The members of Boss 501 (last year’s World winners) say they were “brought together by their shared love of the traditional sounds of Jamaica,” and fittingly their sound is a blend of ska, reggae and rocksteady influences. The band plays both originals and select covers, with a full electric band (Chris Esco, keys/vocals; Brian Matisek, guitar; Ben Stone, bass; Danny Walcoff, drums) and a three-piece horn section (Nick Danty, sax; Daniel Sternberg, sax; Charlie Francis, vocals) driving the energetic party.

Though you’re likely to find some form of Celtic music at most World Music festivals, you won’t find it in the World section of your record store. In Chico, though, playing a World fest punches your ticket. And in Chico, there are two names you hear most often when it comes to Celtic: Pub Scouts and Ha’Penny Bridge.

As band leader Michael Cannon plainly puts it, “The Pub Scouts play traditional Irish music.” Though different players join in and peel away at the band’s weekly home gig, Fridays at Duffy’s Tavern, Cannon and his accordion are constants. Other regulars include (but aren’t limited to) Jewel Cardinet on mandolin, fiddler Vita Segalla, Conor O’Bryan on flute and bassist Ken Rose.

Some of those names (Cannon, Cardinet and Segalla) also do time in songwriter Mark McKinnon’s Ha’Penny Bridge ensemble. A vocally driven band, Ha’Penny features a blend of Irish and Scottish styles on guitarist/ vocalist McKinnon’s original tunes as well as a few reinterpreted traditional selections. Rounding out the band are drummer Jimmy Fay (Spark ’n’ Cinder, Three Fingers Whiskey), percussionist Dharma LaRocca, bassist Tom Haber and vocalist Molly McNally (of ukulele duo Dick and Jane). The band plans to release a follow-up to its debut The Awakening later in 2011.

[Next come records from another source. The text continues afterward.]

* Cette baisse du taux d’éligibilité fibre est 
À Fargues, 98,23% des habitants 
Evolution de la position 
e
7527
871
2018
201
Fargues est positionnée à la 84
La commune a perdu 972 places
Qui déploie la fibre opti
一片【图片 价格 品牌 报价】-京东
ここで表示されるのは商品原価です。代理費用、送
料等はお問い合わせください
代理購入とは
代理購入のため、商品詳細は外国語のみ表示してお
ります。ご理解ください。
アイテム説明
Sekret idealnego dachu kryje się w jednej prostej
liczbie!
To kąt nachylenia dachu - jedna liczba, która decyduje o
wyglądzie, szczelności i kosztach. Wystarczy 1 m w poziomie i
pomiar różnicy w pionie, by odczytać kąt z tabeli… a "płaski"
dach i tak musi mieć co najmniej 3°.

The Los Papi Chulos Band features a world of styles on its own—from Afro-Cuban salsa to Latin jazz and groove. “The Latin music we play is in the spirit of the Fania Allstars, Eddie Palmieri, Celia Cruz, Tito Puente, and many others,” is how the band’s trumpeter, Jeff Daub, described it during last year’s CAMMIES. And with Daub’s horn out front, the long-running Chico band features a rotating cast featuring some Chico’s best players: Noel Carvalho, percussion; Zach Cowan, percussion/ vocals; Daebin Gilmore, percussion; Shigemi Minetaka, piano; Jonathan Stoyanoff, bass; Juan Aguilar, trombone; Devon Dorenzo, vocals; Niobel Cintra, percussion/vocals; Greg D’Augelli, sax; Dave Elke, guitar.

The one sub-category where we could probably build a whole new genre is Latin music. La Original Banda La Jalisciense is the first act from the local Mexican Banda scene to make it onto the CAMMIES radar, but don’t think that means no one knows about them. La Jalisciense (formerly Banda La Patrona) plays its brass-heavy tunes in familiar polka time at sold-out shows everywhere from the Silver Dollar Fairgrounds to Lost on Main.

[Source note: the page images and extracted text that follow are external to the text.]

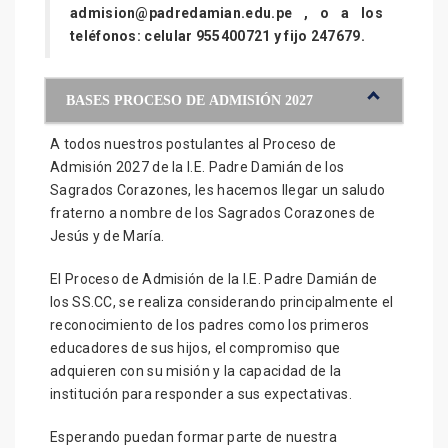
admision@padredamian.edu.pe , o a los
teléfonos: celular 955400721 y fijo 247679.
BASES PROCESO DE ADMISIÓN 2027
A todos nuestros postulantes al Proceso de
Admisión 2027 de la I.E. Padre Damián de los
Sagrados Corazones, les hacemos llegar un saludo
fraterno a nombre de los Sagrados Corazones de
Jesús y de María.
El Proceso de Admisión de la I.E. Padre Damián de
los SS.CC, se realiza considerando principalmente el
reconocimiento de los padres como los primeros
educadores de sus hijos, el compromiso que
adquieren con su misión y la capacidad de la
institución para responder a sus expectativas.
Esperando puedan formar parte de nuestra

If we can build a bridge from here to the local Mexican music scene that is immensely popular—but frequented almost exclusively by the Mexican-American community—we would definitely have a wonderfully rich new vein of music to share with Chico.

—Jason Cassidy

Americana/Country

There exists a general misconception that country music and its purveyors are simple folk. Conservative, down-home, hokey—all labels slapped on the genre by the uniformed, despite historic evidence that illustrates otherwise. For example, Hank Williams was a 33rd degree Freemason who dabbled in ritual-sex magic, spoke Latin and helped Jack Parsons invent the rocket fuel that propelled man to the moon; Doc Watson was a cardiologist, and a damned good one at that, etc.

The birth and ongoing evolution of country and Americana is no less significant to our civilization than splitting the atom, and those who contribute to it remain some of the most talented and creative musicians out there. This year’s CAMMIE country club is a fine example of this, a cavalcade of top-notch composers and performers with nary a slack-jawed bumpkin in the bunch.

Take Mossy Creek, whose lineup includes a fiddle prodigy (Christine Hogan), two members with music degrees (Kim Gimbal and Chris Wenger), a banjo-pickin’ black belt (Pat Haley) and a heap of other talent. Mossy Creek’s originals and interpretations of classic songs are drenched in traditions reaching back to Mossy Creek, Tenn., the band’s namesake and spiritual homeland.

Among that aforementioned Mossy talent heap is harmonica player extraordinaire Bob Littell, whose chances at a CAMMIE are doubled by his duties in Make It So. The quartet is centered around the multi-instrumental husband-and-wife team of Peggy and Bob Kirkland, regulars to stages in Chico’s cafés and coffeehouses since the early ’90s. Yes, the name is a reference to a certain starship captain.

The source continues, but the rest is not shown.